▶ **PROVIDED ENTRIES**:

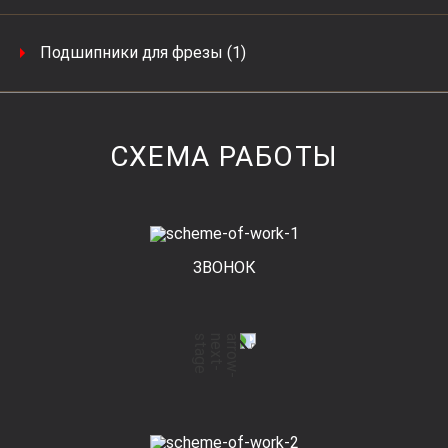
Подшипники для фрезы (1)
СХЕМА РАБОТЫ
ЗВОНОК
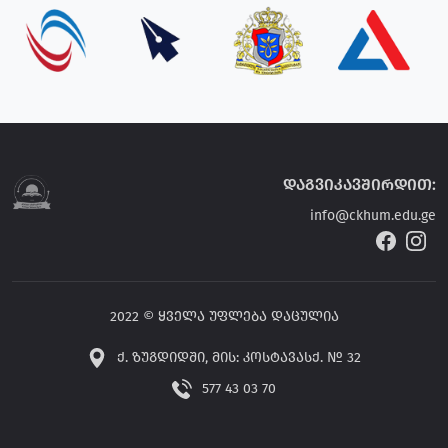
დაგვიკავშირდით:
info@ckhum.edu.ge
2022 © ყველა უფლება დაცულია
ქ. ზუგდიდში, მის: კოსტავასქ. № 32
577 43 03 70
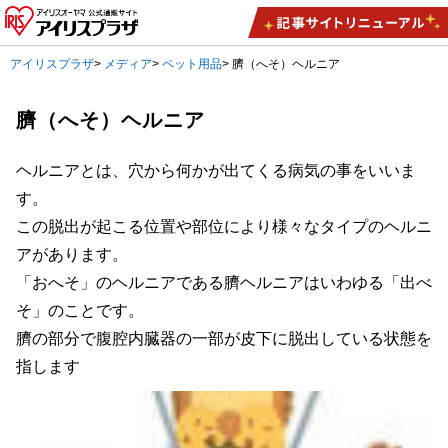
アイリスプラザ
>
メディア
>
ペット用品
>
臍（へそ）ヘルニア
臍（へそ）ヘルニア
ヘルニアとは、穴から何かが出てくる病気の事をいいま
す。
この脱出が起こる位置や部位により様々なタイプのヘルニ
アがあります。
「おへそ」のヘルニアである臍ヘルニアはいわゆる「出べ
そ」のことです。
臍の部分で腹腔内臓器の一部が皮下に脱出している状態を
指します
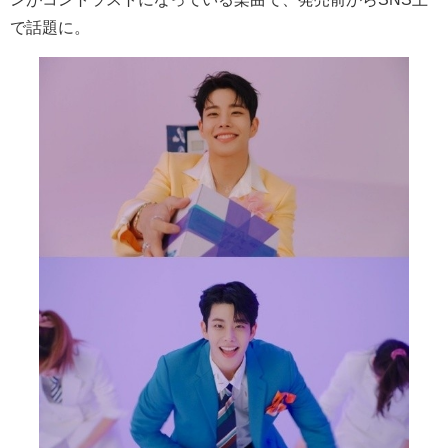
で話題に。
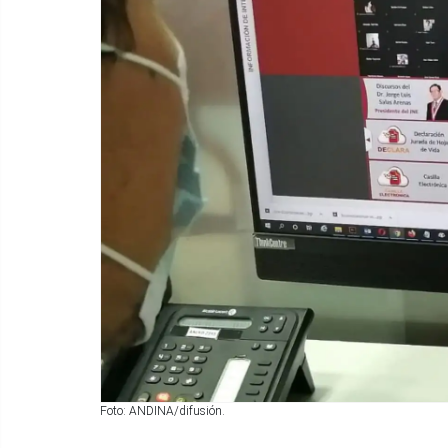
Foto: ANDINA/difusión.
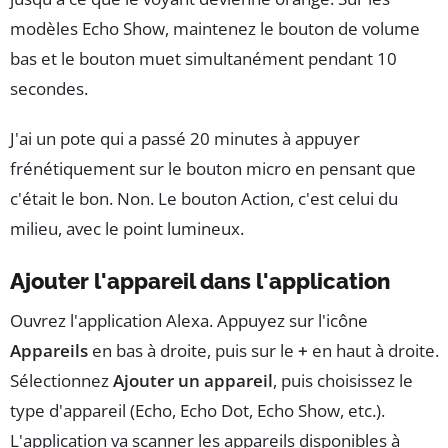
modèles Echo Show, maintenez le bouton de volume
bas et le bouton muet simultanément pendant 10
secondes.
J'ai un pote qui a passé 20 minutes à appuyer
frénétiquement sur le bouton micro en pensant que
c'était le bon. Non. Le bouton Action, c'est celui du
milieu, avec le point lumineux.
Ajouter l'appareil dans l'application
Ouvrez l'application Alexa. Appuyez sur l'icône
Appareils
en bas à droite, puis sur le
+
en haut à droite.
Sélectionnez
Ajouter un appareil
, puis choisissez le
type d'appareil (Echo, Echo Dot, Echo Show, etc.).
L'application va scanner les appareils disponibles à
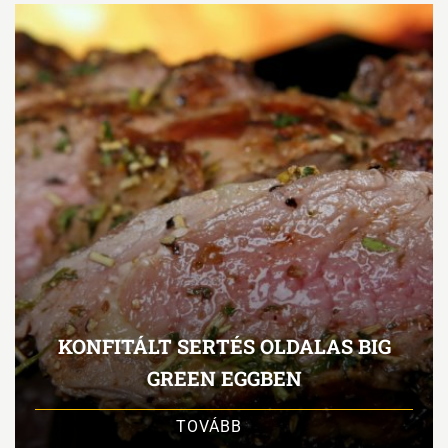
KONFITÁLT SERTÉS OLDALAS BIG
GREEN EGGBEN
TOVÁBB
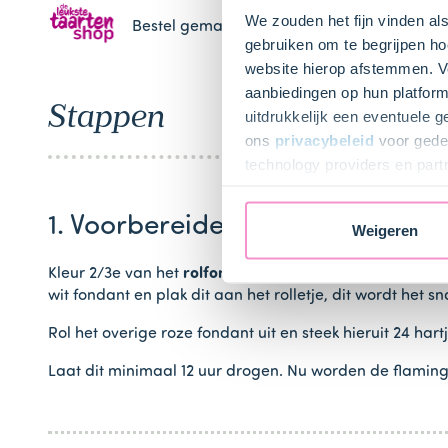
We zouden het fijn vinden al
Bestel gemakkelijk en snel je bakproducten 
gebruiken om te begrijpen ho
website hierop afstemmen. Ve
aanbiedingen op hun platform
Stappen
uitdrukkelijk een eventuele 
ons
privacybeleid
voor gedet
technology providers en part
toestemming intrekken.
1. Voorbereiden
Weigeren
Kleur 2/3e van het
rolfondant
met de tube
rode kleurst
wit fondant en plak dit aan het rolletje, dit wordt het s
Rol het overige roze fondant uit en steek hieruit 24 hart
Laat dit minimaal 12 uur drogen. Nu worden de flaming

▶ **WHAT THE TASK REQUIRES**: All lines from the one with "privacybeleid" through the end of the data must be repeated exactly, and nothing else may be repeated.

▶ **WRITTEN REPLY**:
privacybeleid
voor gedet
technology providers en part
toestemming intrekken.
1. Voorbereiden
Weigeren
Kleur 2/3e van het
rolfondant
met de tube
rode kleurst
wit fondant en plak dit aan het rolletje, dit wordt het s
Rol het overige roze fondant uit en steek hieruit 24 hart
Laat dit minimaal 12 uur drogen. Nu worden de flaming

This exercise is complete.